[Transcribed page contents]
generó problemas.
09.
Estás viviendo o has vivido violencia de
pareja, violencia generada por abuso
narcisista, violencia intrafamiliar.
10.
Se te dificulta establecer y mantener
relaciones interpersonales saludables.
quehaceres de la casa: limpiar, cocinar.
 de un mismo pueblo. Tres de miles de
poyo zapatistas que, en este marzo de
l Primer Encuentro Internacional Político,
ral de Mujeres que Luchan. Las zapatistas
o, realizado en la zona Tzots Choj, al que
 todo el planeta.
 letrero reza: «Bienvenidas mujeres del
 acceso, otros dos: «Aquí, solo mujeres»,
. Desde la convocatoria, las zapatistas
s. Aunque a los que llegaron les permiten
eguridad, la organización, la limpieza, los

---

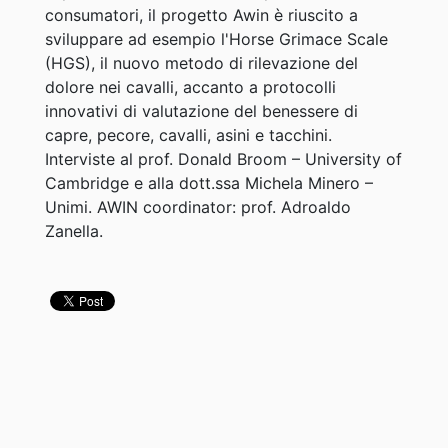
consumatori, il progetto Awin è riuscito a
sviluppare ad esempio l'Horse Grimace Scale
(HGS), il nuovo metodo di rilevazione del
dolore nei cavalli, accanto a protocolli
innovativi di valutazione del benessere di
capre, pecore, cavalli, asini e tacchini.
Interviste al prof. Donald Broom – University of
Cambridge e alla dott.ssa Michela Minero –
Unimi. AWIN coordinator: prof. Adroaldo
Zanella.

---

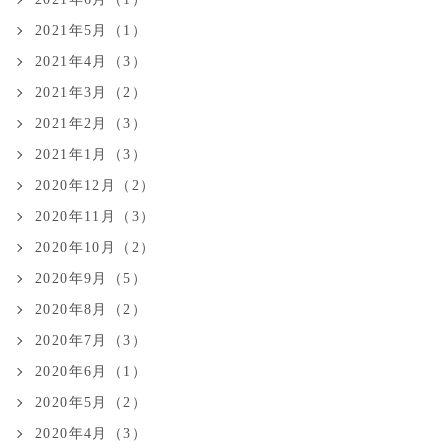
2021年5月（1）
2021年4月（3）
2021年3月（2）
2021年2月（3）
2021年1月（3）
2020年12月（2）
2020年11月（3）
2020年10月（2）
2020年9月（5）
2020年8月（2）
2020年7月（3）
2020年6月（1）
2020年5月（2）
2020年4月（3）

- Task brief -
All that is needed is the exact run of lines above from the line containing "generó problemas." through the line containing "eguridad, la organización, la limpieza, los", both of them included.

- Answer below -
generó problemas.
09.
Estás viviendo o has vivido violencia de
pareja, violencia generada por abuso
narcisista, violencia intrafamiliar.
10.
Se te dificulta establecer y mantener
relaciones interpersonales saludables.
quehaceres de la casa: limpiar, cocinar.
 de un mismo pueblo. Tres de miles de
poyo zapatistas que, en este marzo de
l Primer Encuentro Internacional Político,
ral de Mujeres que Luchan. Las zapatistas
o, realizado en la zona Tzots Choj, al que
 todo el planeta.
 letrero reza: «Bienvenidas mujeres del
 acceso, otros dos: «Aquí, solo mujeres»,
. Desde la convocatoria, las zapatistas
s. Aunque a los que llegaron les permiten
eguridad, la organización, la limpieza, los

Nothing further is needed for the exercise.